Wednesday, January 12, 2011

Janov's Reflection on "I Am Happy If I Think I Am?"

Dr. Arthur Janov

Tuesday, January 11, 2011


I Am Happy If I Think I Am?


The question so often posed in philosophy class is, “Are you loved if you think you are? Are you happy if you think you are?" I mean, what’s the difference so long as you think you are happy? Well, we might ask, “Are self-delusions useful? Do they take the place of reality? Not if you believe reality is in your “head,” in your perceptions; not if you're thinking that thinking is what counts. But alas, it doesn’t because, no matter what you think, the body “thinks” too, and it sends out messages of pain and unhappy and unloved. That is why patients come to us saying they were loved as children, and six months later they learn from themselves that they weren’t. When they get to their pain they suddenly realize what happened to them in their lives.

What does that mean, they learn from themselves? Are ourselves the best teacher? Yes. We learn from our real history, not the self-deluded one that could not see what was going on. We learn about love from what we didn’t get, and we learn that happiness for us, was a poor façade to cover what we dare not faced. We learn, above all, how we fool ourselves unconsciously, how we cannot see what is right in front of us. How do we do that? We learn that when our early pain got too much there was an automatic shutoff, repression set in and blinded us to reality; first the inner one and then the outer one.

So there are several levels of consciousness; one is our top level perceptual one, and the more important is what our heart, brain and blood system say about our lives. It is often not a pretty picture even though we are taught to pretty it up, not complain and look on the bright side. Isn’t that what cognitive therapy does? Look on the bright side, think happy thoughts and have wholesome ideas. It is how we grew up writ in psychologese. So who is the real you? The happy one or the unhappy one? Well, there are two you’s, the unreal self that you present to the world, and the other one that you present to yourself. And that one you cannot really face even though it talks to you all of the time. It speaks to us in a language we barely understand; in high blood pressure, in migraines and muscle aches. We need to speak that language and we need to learn it if we hope to get rid of the complaints our bodies are making.

Does it matter so long as I think I am loved and happy? No if you don’t mind falling sick and dying early. Otherwise, yes. Because all that repression kills. I think the real disease so widespread today is repression.

When researchers put animals in pain they developed symptoms, but when they gave them chemicals that stopped repression the symptoms went away. In short, it is blocking pain that creates symptoms, and unblocking it that eradicates them. Those with leaky gates, inadequate repression, do not have the symptoms others have, specifically cancer, because they cannot repress as others do. Leaky gates are the anxious ones, the ADDers, the hysterics, all over the place, unable to focus or listen to instructions but they cannot cap it all to develop serious symptoms, at least in the beginning. Over long term anxiety, there are consequences. They will die of heart attacks and strokes, but it is the repressives who will die of the diseases of repression.

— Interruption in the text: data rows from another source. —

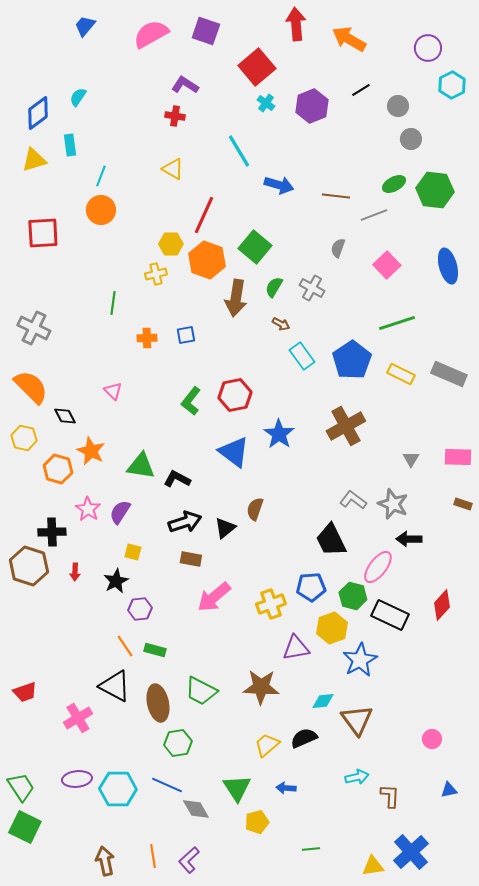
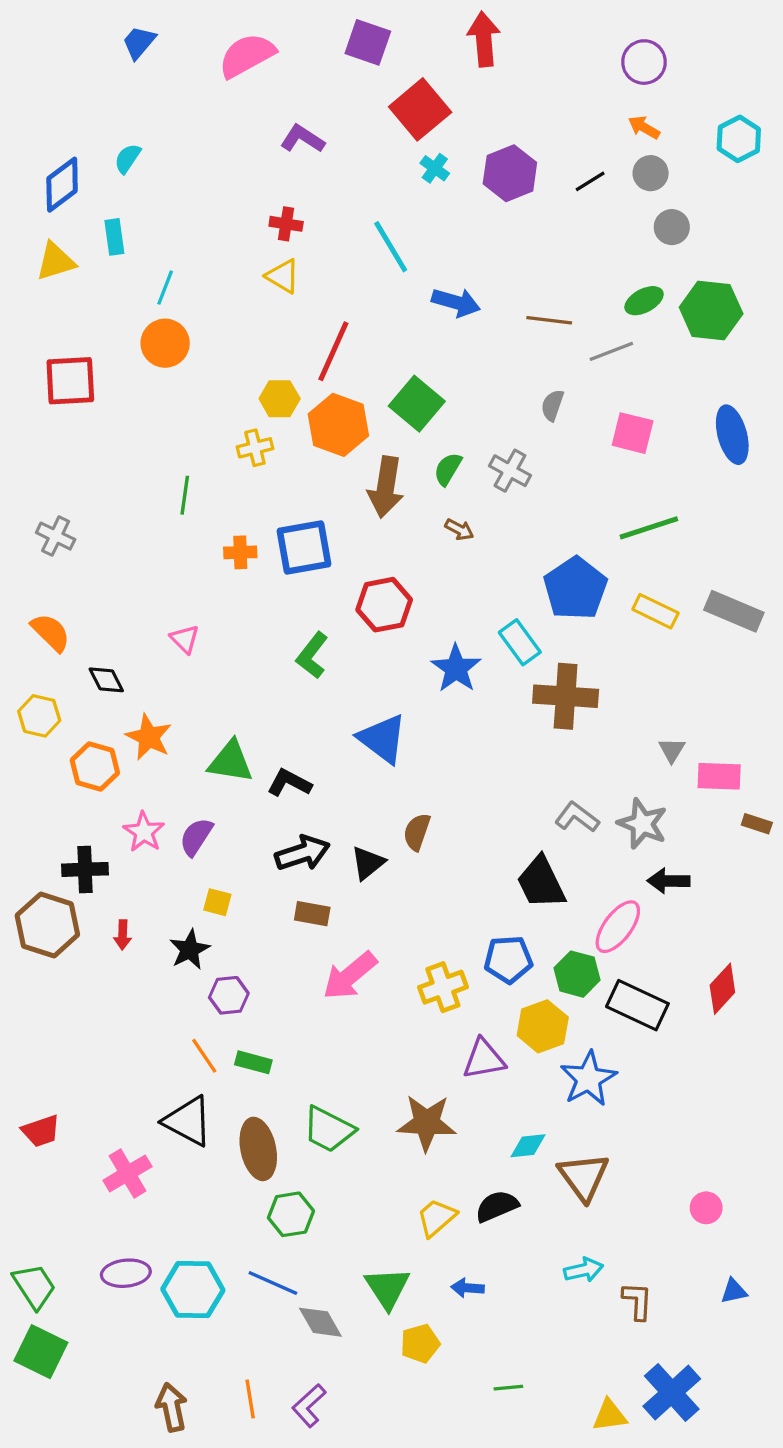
purple square: (206, 31) -> (368, 42), moved
orange arrow: (349, 39) -> (644, 127), moved, size x0.6
purple circle: (428, 48) -> (644, 62), moved
black line: (361, 90) -> (590, 181), moved
red cross: (175, 116) -> (286, 224), moved
pink square: (387, 265) -> (633, 433), turned -32
gray cross: (34, 328) -> (56, 536), size x0.7
blue square: (186, 335) -> (304, 547), size x1.8
cyan rectangle: (302, 356) -> (520, 642), moved
orange semicircle: (31, 387) -> (51, 632), size x0.7
red hexagon: (235, 395) -> (384, 605), moved
brown cross: (346, 426) -> (566, 696), turned 33
blue star: (279, 434) -> (456, 668), moved
pink rectangle: (458, 457) -> (719, 776), moved

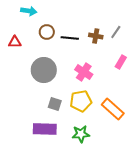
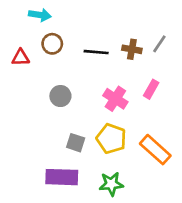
brown circle: (47, 32) -> (52, 44), moved
pink rectangle: (121, 62) -> (151, 89), moved
gray circle: (44, 70) -> (60, 96), size x0.6
yellow pentagon: (81, 101) -> (111, 139), turned 30

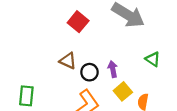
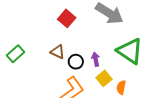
green triangle: (153, 59) -> (130, 51), size x2.0
green rectangle: (26, 96) -> (15, 54), moved, turned 42

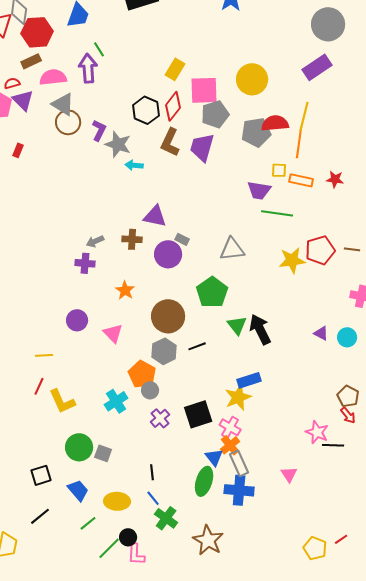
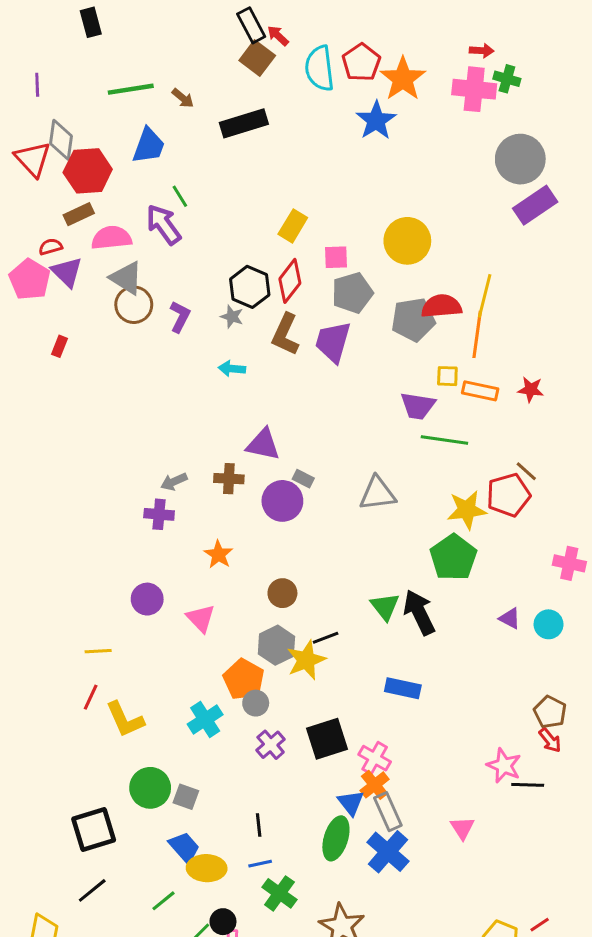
purple rectangle: (317, 67) -> (535, 205), moved
purple arrow: (88, 68) -> (164, 224), turned -32
pink square: (204, 90) -> (336, 257), size x0.6
gray star: (118, 144) -> (232, 317), moved, size x0.6
brown line: (352, 249) -> (526, 471), moved, turned 35
green pentagon: (212, 292) -> (453, 557), moved
brown circle: (168, 316) -> (282, 593), size x0.6
blue rectangle: (249, 380) -> (403, 688), turned 30
yellow star: (238, 397) -> (306, 660), moved
black square: (41, 475) -> (94, 829), size x1.4
blue trapezoid: (78, 490) -> (184, 847), moved
blue cross: (239, 490) -> (388, 852), turned 36
blue line: (153, 498) -> (260, 864), turned -63

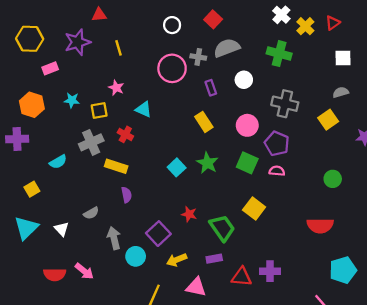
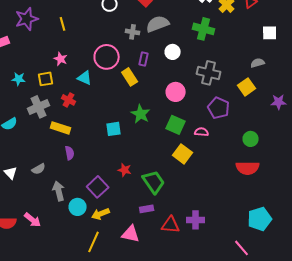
white square: (343, 58) -> (270, 33), moved
pink circle: (172, 68) -> (107, 57), moved
purple rectangle: (211, 88) -> (144, 59), turned 32
cyan star: (72, 100) -> (19, 79), moved
yellow rectangle: (204, 122) -> (130, 77), moved
purple pentagon: (277, 144) -> (219, 108), moved
green star: (207, 163) -> (141, 114), moved
cyan square: (177, 167) -> (114, 129), turned 35
yellow square: (254, 208) -> (183, 154), moved
red semicircle: (320, 226) -> (248, 168), moved
white triangle: (62, 229) -> (11, 173), moved
yellow arrow: (177, 260) -> (101, 214), moved

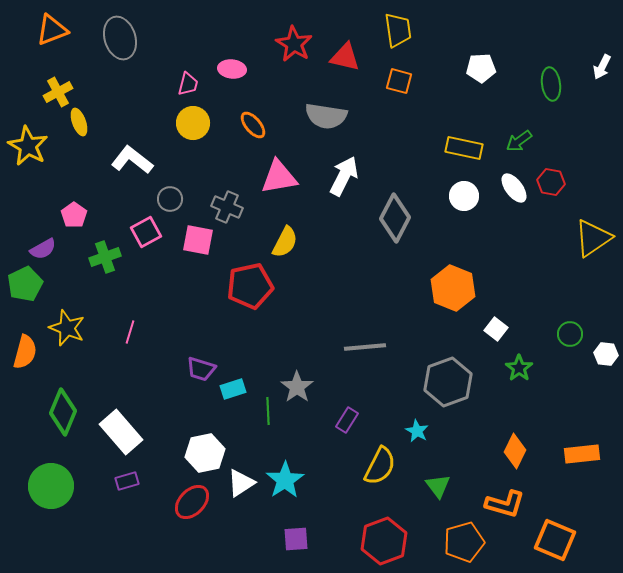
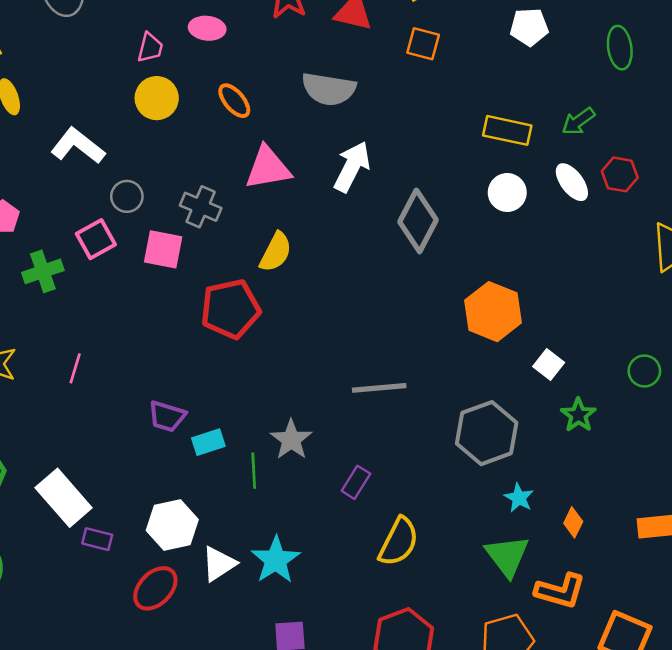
cyan star: (417, 431) -> (519, 498), moved
orange diamond: (515, 451) -> (573, 522), size x0.7
purple rectangle: (127, 481) -> (97, 539), moved, turned 30
green triangle: (438, 486) -> (507, 556), moved, size x1.4

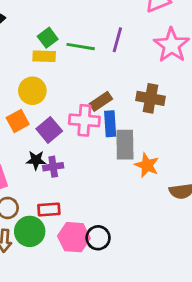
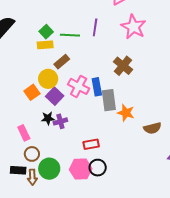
yellow circle: (32, 91) -> (48, 79), moved
brown cross: (150, 98) -> (123, 66), turned 36
brown rectangle: (101, 101) -> (62, 62), moved
pink cross: (84, 120) -> (79, 86), turned 30
red rectangle: (49, 209) -> (91, 144), moved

So to answer my question, yes, it counts a lot not to be deluded, not to think we are fine when we aren’t. There is a price to pay for not facing reality, and yet so many do not get physical exams because they “don’t want to know.” Denial is so convenient, and so deadly. Then we wake up and want to know when it is far too late; when our disease is so advanced that nothing can be done such as in emphysema. People know that smoking is harmful but the need to suppress pain is a lot more powerful than that knowing. Understanding is helpful but a weak sister to need. And eventually our pain-killing habits are what will kill us, and we don’t want to know because we know that we can’t stop. The only way to stop is to get rid of the early imprinted pain. Not easy to do and painful. Who wants that? Those with leaky gates who suffer all of the time and cannot delude themselves. So those in pain can be helped; those who do not know it cannot. Such a dilemma.